▸ **EXERCISE AIM**: Copy the lines below that contain "Проверка".

▸ **SUPPLIED MATERIAL**:

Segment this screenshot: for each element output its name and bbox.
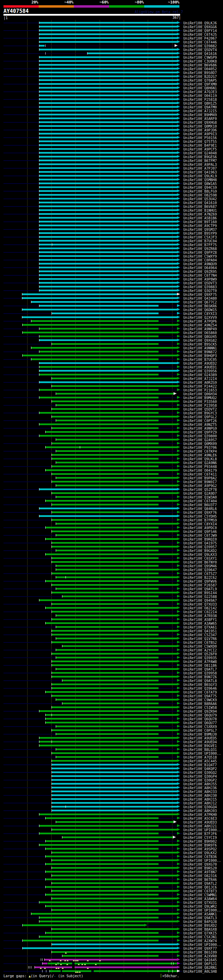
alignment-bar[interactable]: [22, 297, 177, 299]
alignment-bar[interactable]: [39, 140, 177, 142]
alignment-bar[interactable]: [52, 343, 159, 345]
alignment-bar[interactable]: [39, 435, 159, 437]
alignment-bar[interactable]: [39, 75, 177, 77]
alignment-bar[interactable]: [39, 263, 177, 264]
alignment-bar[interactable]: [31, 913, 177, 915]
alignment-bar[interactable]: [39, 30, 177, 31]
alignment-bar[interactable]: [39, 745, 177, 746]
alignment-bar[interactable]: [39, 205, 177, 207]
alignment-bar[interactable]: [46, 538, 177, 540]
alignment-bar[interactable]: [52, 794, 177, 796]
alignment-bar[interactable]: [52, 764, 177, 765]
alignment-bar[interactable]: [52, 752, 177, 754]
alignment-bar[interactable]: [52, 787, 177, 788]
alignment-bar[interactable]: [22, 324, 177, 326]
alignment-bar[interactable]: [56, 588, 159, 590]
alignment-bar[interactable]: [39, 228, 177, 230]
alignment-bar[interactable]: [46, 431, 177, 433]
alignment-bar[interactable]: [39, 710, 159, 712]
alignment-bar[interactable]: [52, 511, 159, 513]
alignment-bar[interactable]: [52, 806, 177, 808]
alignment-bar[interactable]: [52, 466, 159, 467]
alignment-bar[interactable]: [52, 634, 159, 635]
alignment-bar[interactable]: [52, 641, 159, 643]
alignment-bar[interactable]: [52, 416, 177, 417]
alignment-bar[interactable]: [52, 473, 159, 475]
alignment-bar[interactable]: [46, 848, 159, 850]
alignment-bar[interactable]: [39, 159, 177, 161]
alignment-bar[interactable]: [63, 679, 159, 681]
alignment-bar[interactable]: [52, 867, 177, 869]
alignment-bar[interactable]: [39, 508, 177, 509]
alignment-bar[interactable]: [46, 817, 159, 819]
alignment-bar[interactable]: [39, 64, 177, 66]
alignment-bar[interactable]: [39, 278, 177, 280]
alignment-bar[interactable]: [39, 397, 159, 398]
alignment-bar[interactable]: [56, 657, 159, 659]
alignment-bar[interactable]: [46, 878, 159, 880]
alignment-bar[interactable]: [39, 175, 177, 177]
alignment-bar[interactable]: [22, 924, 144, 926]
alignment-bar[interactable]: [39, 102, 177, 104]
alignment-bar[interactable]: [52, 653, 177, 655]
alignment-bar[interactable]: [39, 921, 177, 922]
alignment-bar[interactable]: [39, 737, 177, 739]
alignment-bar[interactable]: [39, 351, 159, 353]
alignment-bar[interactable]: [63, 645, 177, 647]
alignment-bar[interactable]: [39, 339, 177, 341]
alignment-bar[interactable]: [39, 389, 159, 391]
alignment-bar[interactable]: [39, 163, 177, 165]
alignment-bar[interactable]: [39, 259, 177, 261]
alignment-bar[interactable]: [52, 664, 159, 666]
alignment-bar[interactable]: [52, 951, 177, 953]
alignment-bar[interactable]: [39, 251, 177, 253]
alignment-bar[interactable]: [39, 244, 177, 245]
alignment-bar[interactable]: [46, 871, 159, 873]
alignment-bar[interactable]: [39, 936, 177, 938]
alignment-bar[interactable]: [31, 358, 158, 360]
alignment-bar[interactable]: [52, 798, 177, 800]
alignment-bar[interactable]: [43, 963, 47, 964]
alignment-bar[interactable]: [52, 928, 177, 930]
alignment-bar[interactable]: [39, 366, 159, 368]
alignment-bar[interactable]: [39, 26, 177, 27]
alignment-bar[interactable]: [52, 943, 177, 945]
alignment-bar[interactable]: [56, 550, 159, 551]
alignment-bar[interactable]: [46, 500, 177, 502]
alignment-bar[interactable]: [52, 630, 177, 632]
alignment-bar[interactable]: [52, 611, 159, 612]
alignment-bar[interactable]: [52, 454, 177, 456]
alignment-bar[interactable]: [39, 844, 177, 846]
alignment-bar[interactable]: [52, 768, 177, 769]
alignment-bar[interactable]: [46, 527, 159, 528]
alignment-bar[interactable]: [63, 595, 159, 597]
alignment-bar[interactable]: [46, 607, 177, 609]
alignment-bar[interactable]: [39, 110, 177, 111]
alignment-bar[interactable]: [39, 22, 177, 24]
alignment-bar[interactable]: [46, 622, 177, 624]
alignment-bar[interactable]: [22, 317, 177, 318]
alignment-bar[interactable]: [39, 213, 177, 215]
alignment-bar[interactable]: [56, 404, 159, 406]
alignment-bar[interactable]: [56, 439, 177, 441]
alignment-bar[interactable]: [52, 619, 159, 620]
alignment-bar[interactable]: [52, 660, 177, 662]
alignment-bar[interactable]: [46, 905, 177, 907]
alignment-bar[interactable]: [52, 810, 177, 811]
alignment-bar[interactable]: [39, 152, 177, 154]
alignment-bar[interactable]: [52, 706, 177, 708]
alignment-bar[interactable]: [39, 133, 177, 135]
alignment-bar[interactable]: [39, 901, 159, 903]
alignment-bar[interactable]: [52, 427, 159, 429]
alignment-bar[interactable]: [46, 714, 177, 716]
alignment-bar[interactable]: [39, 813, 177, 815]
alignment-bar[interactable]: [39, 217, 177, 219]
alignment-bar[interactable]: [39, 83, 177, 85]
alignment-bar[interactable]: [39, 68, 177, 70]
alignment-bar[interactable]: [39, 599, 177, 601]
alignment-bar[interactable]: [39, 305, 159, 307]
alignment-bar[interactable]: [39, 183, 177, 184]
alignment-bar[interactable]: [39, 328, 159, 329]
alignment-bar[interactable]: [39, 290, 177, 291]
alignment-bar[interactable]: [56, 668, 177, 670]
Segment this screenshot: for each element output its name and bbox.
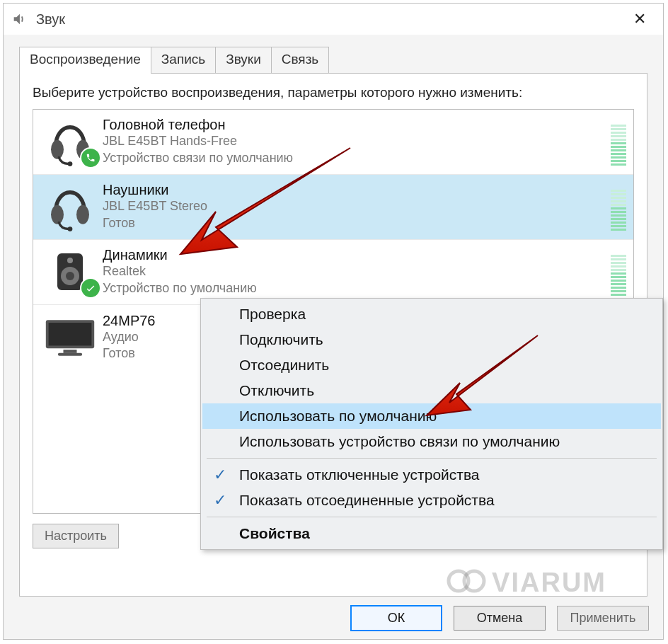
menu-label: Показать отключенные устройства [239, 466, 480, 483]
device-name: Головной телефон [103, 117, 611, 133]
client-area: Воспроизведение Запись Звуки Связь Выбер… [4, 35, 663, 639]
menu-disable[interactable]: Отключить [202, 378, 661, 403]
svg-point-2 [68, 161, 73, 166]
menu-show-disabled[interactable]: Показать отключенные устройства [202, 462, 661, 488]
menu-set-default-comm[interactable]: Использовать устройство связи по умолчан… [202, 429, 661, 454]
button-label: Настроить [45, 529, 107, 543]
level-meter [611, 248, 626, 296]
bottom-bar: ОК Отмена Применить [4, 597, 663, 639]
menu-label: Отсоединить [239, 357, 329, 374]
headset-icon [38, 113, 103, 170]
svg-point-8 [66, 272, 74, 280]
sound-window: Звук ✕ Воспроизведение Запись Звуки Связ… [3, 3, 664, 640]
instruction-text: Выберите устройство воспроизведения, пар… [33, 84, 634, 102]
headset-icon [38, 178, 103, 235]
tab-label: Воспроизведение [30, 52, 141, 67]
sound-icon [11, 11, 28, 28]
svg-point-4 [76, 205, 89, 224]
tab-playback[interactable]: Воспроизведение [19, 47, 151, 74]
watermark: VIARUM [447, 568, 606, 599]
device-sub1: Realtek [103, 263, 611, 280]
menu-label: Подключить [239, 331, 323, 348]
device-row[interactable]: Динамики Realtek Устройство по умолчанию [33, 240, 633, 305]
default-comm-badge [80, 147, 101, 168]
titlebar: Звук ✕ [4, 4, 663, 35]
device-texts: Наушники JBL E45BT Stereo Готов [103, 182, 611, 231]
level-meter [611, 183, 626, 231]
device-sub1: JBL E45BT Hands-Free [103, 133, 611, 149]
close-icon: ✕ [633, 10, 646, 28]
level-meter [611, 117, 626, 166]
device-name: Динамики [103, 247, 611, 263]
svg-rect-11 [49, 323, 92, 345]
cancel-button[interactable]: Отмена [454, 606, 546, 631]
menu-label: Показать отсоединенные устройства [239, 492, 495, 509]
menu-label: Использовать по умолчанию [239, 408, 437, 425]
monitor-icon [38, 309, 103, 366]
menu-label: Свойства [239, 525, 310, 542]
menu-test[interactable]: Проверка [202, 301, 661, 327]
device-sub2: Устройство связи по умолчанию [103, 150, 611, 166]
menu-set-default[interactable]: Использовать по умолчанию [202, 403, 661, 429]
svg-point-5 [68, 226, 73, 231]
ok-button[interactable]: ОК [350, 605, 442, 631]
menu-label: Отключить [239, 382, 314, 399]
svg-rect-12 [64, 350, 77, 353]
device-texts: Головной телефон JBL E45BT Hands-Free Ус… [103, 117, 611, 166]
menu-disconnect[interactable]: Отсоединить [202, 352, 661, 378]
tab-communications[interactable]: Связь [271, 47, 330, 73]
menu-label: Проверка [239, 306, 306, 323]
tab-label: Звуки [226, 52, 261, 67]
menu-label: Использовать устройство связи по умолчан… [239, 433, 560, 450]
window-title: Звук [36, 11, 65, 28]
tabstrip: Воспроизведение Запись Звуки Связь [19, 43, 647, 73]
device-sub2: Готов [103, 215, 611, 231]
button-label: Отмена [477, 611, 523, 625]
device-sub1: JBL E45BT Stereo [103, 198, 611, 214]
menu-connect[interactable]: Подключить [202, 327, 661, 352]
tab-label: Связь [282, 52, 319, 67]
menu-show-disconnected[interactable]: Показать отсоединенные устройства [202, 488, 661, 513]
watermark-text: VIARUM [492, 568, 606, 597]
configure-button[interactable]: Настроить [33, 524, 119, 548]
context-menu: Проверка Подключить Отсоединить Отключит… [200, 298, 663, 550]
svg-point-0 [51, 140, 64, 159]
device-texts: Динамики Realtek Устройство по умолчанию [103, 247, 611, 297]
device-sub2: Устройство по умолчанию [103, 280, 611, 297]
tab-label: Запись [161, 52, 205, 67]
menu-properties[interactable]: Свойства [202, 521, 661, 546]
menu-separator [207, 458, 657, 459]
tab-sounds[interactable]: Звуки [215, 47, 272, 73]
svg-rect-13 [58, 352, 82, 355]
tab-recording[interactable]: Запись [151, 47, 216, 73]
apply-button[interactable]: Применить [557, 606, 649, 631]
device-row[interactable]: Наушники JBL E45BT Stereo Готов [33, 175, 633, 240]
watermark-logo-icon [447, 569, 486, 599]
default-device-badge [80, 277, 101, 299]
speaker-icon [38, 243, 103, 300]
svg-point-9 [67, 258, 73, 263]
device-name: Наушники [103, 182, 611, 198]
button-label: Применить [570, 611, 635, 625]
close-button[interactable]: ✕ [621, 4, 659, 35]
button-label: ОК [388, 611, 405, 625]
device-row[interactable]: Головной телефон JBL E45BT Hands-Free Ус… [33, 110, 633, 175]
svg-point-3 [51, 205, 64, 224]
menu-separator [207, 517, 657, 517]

▸ **SOLUTION TO THIS TASK**:
menu-test[interactable]: Проверка [202, 301, 661, 327]
menu-label: Проверка [239, 306, 306, 323]
context-menu: Проверка Подключить Отсоединить Отключит… [200, 298, 663, 550]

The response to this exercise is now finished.